Pauta sensacionalista
Ana se refere à ascensão febril do partido Chega, que ganhou destaque, passando de um único deputado para 12, e, agora, uma previsão de até 24 parlamentares. Como em outras partes do mundo, o partido de extrema-direita tem uma retórica contra a política, que se aproveita da crise econômica e a perda da qualidade de vida para propor soluções fáceis e radicais, além da famigerada crítica à imigração.
“É um fenômeno bem parecido com o que a gente viu agora na Argentina, com o Javier Milei. Uma adesão grande da juventude, muito impacto das mídias digitais, do uso mais efetivo e com sucesso que eles fazem. Muito parecido com a pauta da extrema direita que a gente tem aqui na América do Sul. A questão dos valores tradicionais, a pauta conservadora, a questão do emprego, com uma pauta de reforma e flexibilização das leis trabalhistas. Então, uma liberalização mais forte, pelas desregulamentações, uma pauta antissistema, de que são diferentes de tudo que está aí”, pontua a cientista política.
No cenário eleitoral atual, as principais pautas deles, na opinião de Ana, são a crise econômica, a imigração e os valores conservadores, como o combate à “ideologia de gênero”. A extrema-direita propõe uma agenda de liberalização econômica e supostos valores “antissistema”, contra a corrupção.
A expectativa em relação às próximas eleições é marcada pela incerteza, com o PS enfrentando desafios significativos e a extrema-direita ganhando terreno. A questão da imigração surge como um ponto de contradição, com o discurso xenófobo do Chega contrastando com a dependência da elite política e econômica na mão de obra imigrante.

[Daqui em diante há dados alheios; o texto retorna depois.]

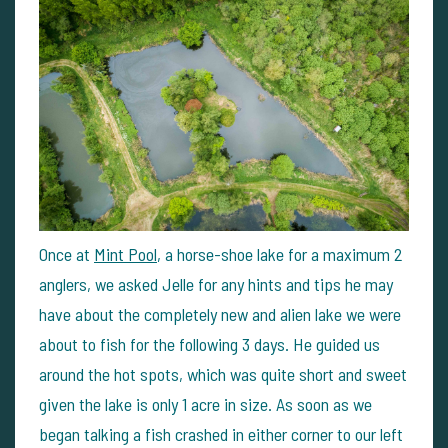
Once at
Mint Pool
, a horse-shoe lake for a maximum 2
anglers, we asked Jelle for any hints and tips he may
have about the completely new and alien lake we were
about to fish for the following 3 days. He guided us
around the hot spots, which was quite short and sweet
given the lake is only 1 acre in size. As soon as we
began talking a fish crashed in either corner to our left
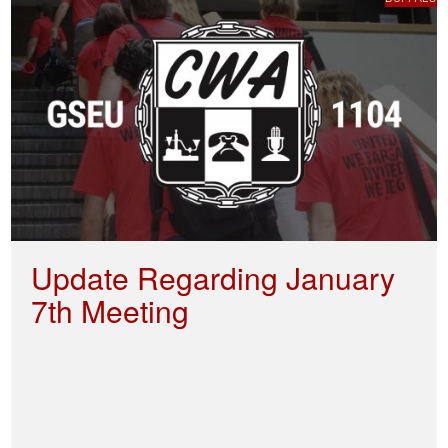
Update Regarding January
7th Meeting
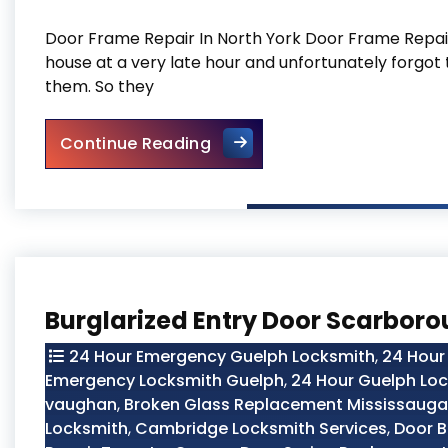
Door Frame Repair In North York Door Frame Repair 
house at a very late hour and unfortunately forgot 
them. So they
Door Frame Repair In North 
Continue Reading
Burglarized Entry Door Scarbor
24 Hour Emergency Guelph Locksmith
,
24 Hour
Emergency Locksmith Guelph
,
24 Hour Guelph Lo
vaughan
,
Broken Glass Replacement Mississauga
Locksmith
,
Cambridge Locksmith Services
,
Door B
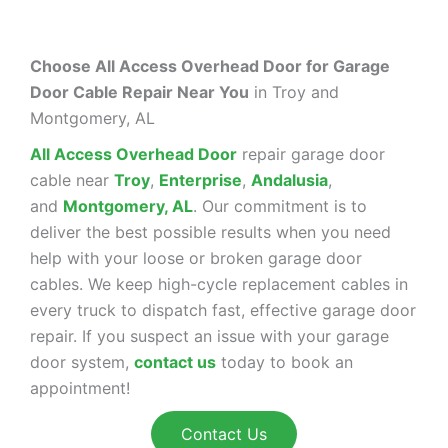
Choose All Access Overhead Door for Garage
Door Cable Repair Near You
in Troy and
Montgomery, AL
All Access Overhead Door
repair garage door
cable near
Troy
,
Enterprise
,
Andalusia
,
and
Montgomery, AL
. Our commitment is to
deliver the best possible results when you need
help with your loose or broken garage door
cables. We keep high-cycle replacement cables in
every truck to dispatch fast, effective garage door
repair. If you suspect an issue with your garage
door system,
contact us
today to book an
appointment!
Contact Us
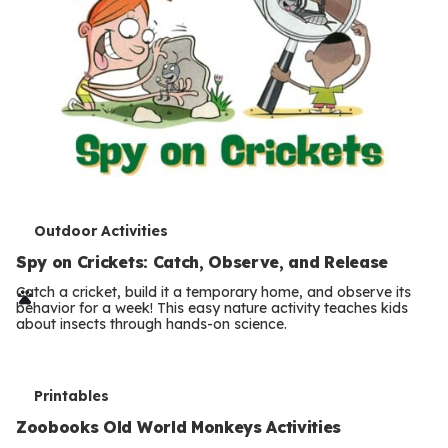
T
Outdoor Activities
e
Spy on Crickets: Catch, Observe, and Release
r
Catch a cricket, build it a temporary home, and observe its
behavior for a week! This easy nature activity teaches kids
m
about insects through hands-on science.
s
T
Printables
e
Zoobooks Old World Monkeys Activities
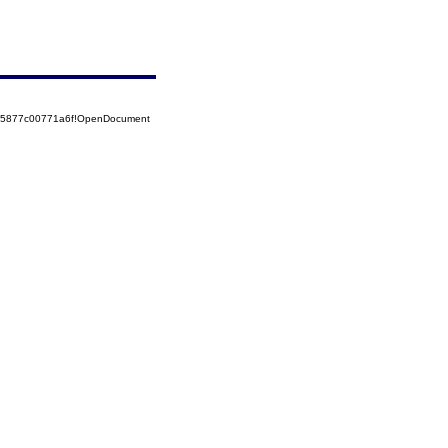
525877c00771a6f!OpenDocument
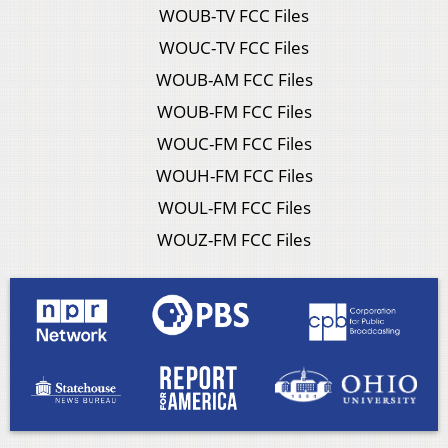
WOUB-TV FCC Files
WOUC-TV FCC Files
WOUB-AM FCC Files
WOUB-FM FCC Files
WOUC-FM FCC Files
WOUH-FM FCC Files
WOUL-FM FCC Files
WOUZ-FM FCC Files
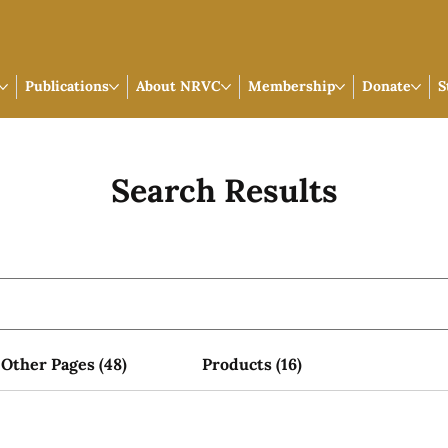
Publications
About NRVC
Membership
Donate
S
Search Results
Other Pages (48)
Products (16)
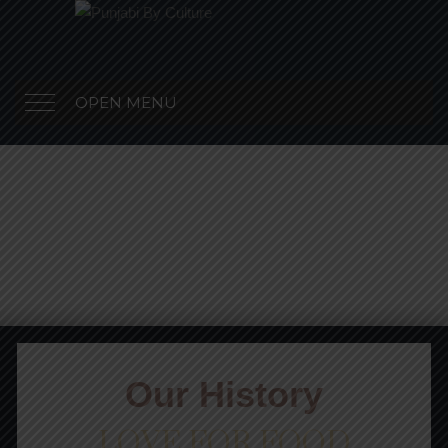
OPEN MENU
Our History
LOVE FOR FOOD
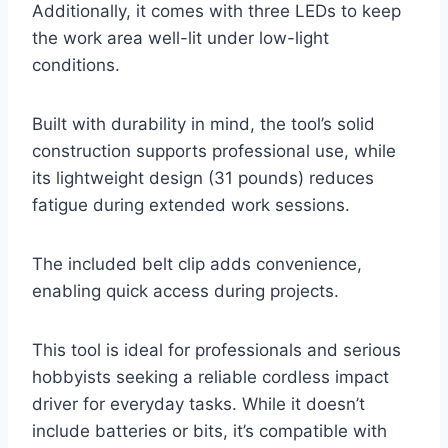
Additionally, it comes with three LEDs to keep
the work area well-lit under low-light
conditions.
Built with durability in mind, the tool’s solid
construction supports professional use, while
its lightweight design (31 pounds) reduces
fatigue during extended work sessions.
The included belt clip adds convenience,
enabling quick access during projects.
This tool is ideal for professionals and serious
hobbyists seeking a reliable cordless impact
driver for everyday tasks. While it doesn’t
include batteries or bits, it’s compatible with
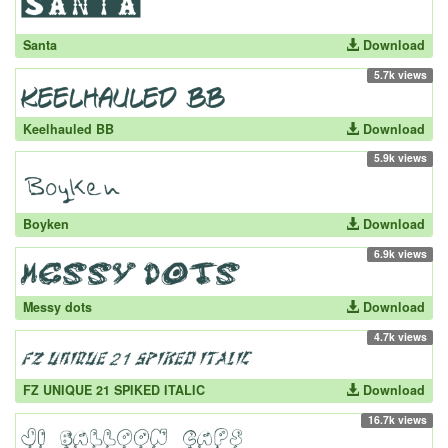
Santa
Download
5.7k views
Keelhauled BB
Download
5.9k views
Boyken
Download
6.9k views
Messy dots
Download
4.7k views
FZ UNIQUE 21 SPIKED ITALIC
Download
16.7k views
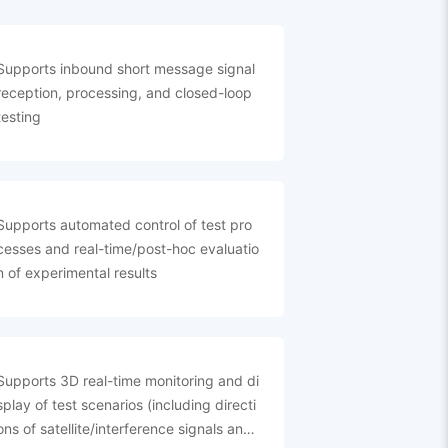
Supports inbound short message signal
reception, processing, and closed-loop
testing
Supports automated control of test pro
cesses and real-time/post-hoc evaluatio
n of experimental results
Supports 3D real-time monitoring and di
splay of test scenarios (including directi
ons of satellite/interference signals and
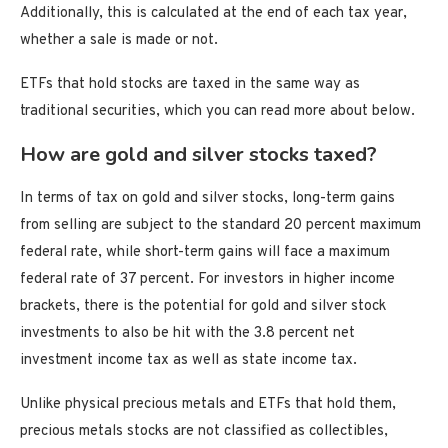
Additionally, this is calculated at the end of each tax year,
whether a sale is made or not.
ETFs that hold stocks are taxed in the same way as
traditional securities, which you can read more about below.
How are gold and silver stocks taxed?
In terms of tax on gold and silver stocks, long-term gains
from selling are subject to the standard 20 percent maximum
federal rate, while short-term gains will face a maximum
federal rate of 37 percent. For investors in higher income
brackets, there is the potential for gold and silver stock
investments to also be hit with the 3.8 percent net
investment income tax as well as state income tax.
Unlike physical precious metals and ETFs that hold them,
precious metals stocks are not classified as collectibles,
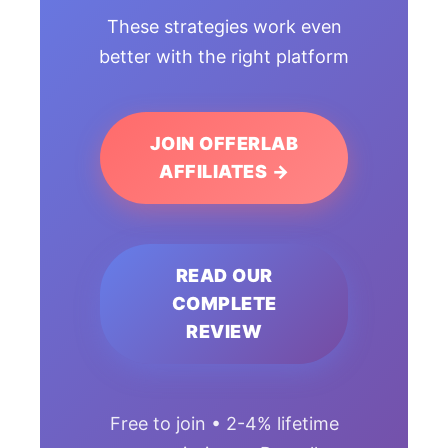
These strategies work even
better with the right platform
JOIN OFFERLAB
AFFILIATES →
READ OUR
COMPLETE
REVIEW
Free to join • 2-4% lifetime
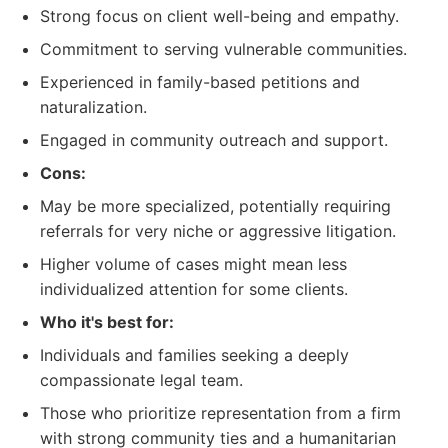
Strong focus on client well-being and empathy.
Commitment to serving vulnerable communities.
Experienced in family-based petitions and
naturalization.
Engaged in community outreach and support.
Cons:
May be more specialized, potentially requiring
referrals for very niche or aggressive litigation.
Higher volume of cases might mean less
individualized attention for some clients.
Who it's best for:
Individuals and families seeking a deeply
compassionate legal team.
Those who prioritize representation from a firm
with strong community ties and a humanitarian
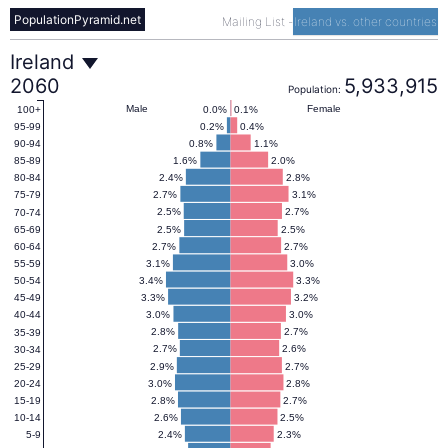
PopulationPyramid.net
Mailing List
-
Ireland vs. other countries
Ireland
Ireland
2060
5,933,915
Population:
Population
Male
Female
0.0%
0.1%
100+
0.2%
0.4%
95-99
0.8%
1.1%
90-94
Pyramid
1.6%
2.0%
85-89
2.4%
2.8%
80-84
2.7%
3.1%
75-79
2060
2.5%
2.7%
70-74
2.5%
2.5%
65-69
2.7%
2.7%
60-64
3.1%
3.0%
55-59
3.4%
3.3%
50-54
3.3%
3.2%
45-49
3.0%
3.0%
40-44
2.8%
2.7%
35-39
2.7%
2.6%
30-34
2.9%
2.7%
25-29
3.0%
2.8%
20-24
2.8%
2.7%
15-19
2.6%
2.5%
10-14
2.4%
2.3%
5-9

“O Chega fala que os brasileiros apoiam as pautas deles e, mesmo assim, eles têm um discurso extremamente xenófobo de anti-imigração”, afirma. Ana diz que uma parcela das centenas de milhares de brasileiros que imigram para Portugal se identifica com a pauta bolsonarista no Brasil. O único candidato brasileiro nesta eleição é do Chega, dono de uma rede de academias de artes marciais no Porto. Negro, ele diz que nunca sofreu discriminação dentro do seu partido, e defende o controle da imigração.
Nas sondagens mais recentes, ocorre empate técnico com a coligação que inclui o maior partido da oposição, o PSD (centro-direita) numericamente na liderança, seguido da AD (Aliança Democrática), que inclui também o CDS-PP e Partido Popular Monárquico, e o Partido Socialista logo atrás, com 28%. O Chega aparece com 19% das intenções de voto nesta sondagem, antecipando uma bancada parlamentar robusta.
“O que está apontado, até agora, como o grande derrotado é o PS. Do ponto de vista dos partidos menores, tanto dos comunistas como do Bloco de Esquerda, é conseguir pontuar bem, eleger o máximo de parlamentares possível, porque os dois tiveram perdas importantes na última eleição”, observa Ana. Mas ela também diz que o resultado pode surpreender. Ela citou o caso espanhol, em que havia uma expectativa muito grande em torno da ultradireita do Vox, mas acabou que o PSOE conseguiu formar o governo de Pedro Sánchez.
Para conquistar o contingente de indecisos, as siglas apostam agora na maratona de 30 debates televisivos, que vai até 26 de fevereiro.